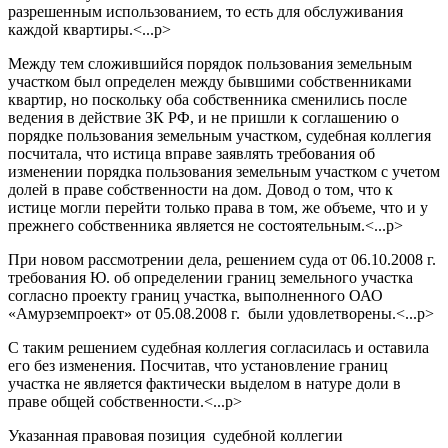
разрешенным использованием, то есть для обслуживания
каждой квартиры.<...p>
Между тем сложившийся порядок пользования земельным
участком был определен между бывшими собственниками
квартир, но поскольку оба собственника сменились после
ведения в действие ЗК РФ, и не пришли к соглашению о
порядке пользования земельным участком, судебная коллегия
посчитала, что истица вправе заявлять требования об
изменении порядка пользования земельным участком с учетом
долей в праве собственности на дом. Довод о том, что к
истице могли перейти только права в том, же объеме, что и у
прежнего собственника является не состоятельным.<...p>
При новом рассмотрении дела, решением суда от 06.10.2008 г.
требования Ю. об определении границ земельного участка
согласно проекту границ участка, выполненного ОАО
«Амурземпроект» от 05.08.2008 г. были удовлетворены.<...p>
С таким решением судебная коллегия согласилась и оставила
его без изменения. Посчитав, что установление границ
участка не является фактически выделом в натуре доли в
праве общей собственности.<...p>
Указанная правовая позиция судебной коллегии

■ ■ ■

### EXERCISE OBJECTIVE
The response should consist only of the lines from the one containing "Между тем сложившийся" to the end of the material above, both included.

### TASK RESPONSE
Между тем сложившийся порядок пользования земельным
участком был определен между бывшими собственниками
квартир, но поскольку оба собственника сменились после
ведения в действие ЗК РФ, и не пришли к соглашению о
порядке пользования земельным участком, судебная коллегия
посчитала, что истица вправе заявлять требования об
изменении порядка пользования земельным участком с учетом
долей в праве собственности на дом. Довод о том, что к
истице могли перейти только права в том, же объеме, что и у
прежнего собственника является не состоятельным.<...p>
При новом рассмотрении дела, решением суда от 06.10.2008 г.
требования Ю. об определении границ земельного участка
согласно проекту границ участка, выполненного ОАО
«Амурземпроект» от 05.08.2008 г. были удовлетворены.<...p>
С таким решением судебная коллегия согласилась и оставила
его без изменения. Посчитав, что установление границ
участка не является фактически выделом в натуре доли в
праве общей собственности.<...p>
Указанная правовая позиция судебной коллегии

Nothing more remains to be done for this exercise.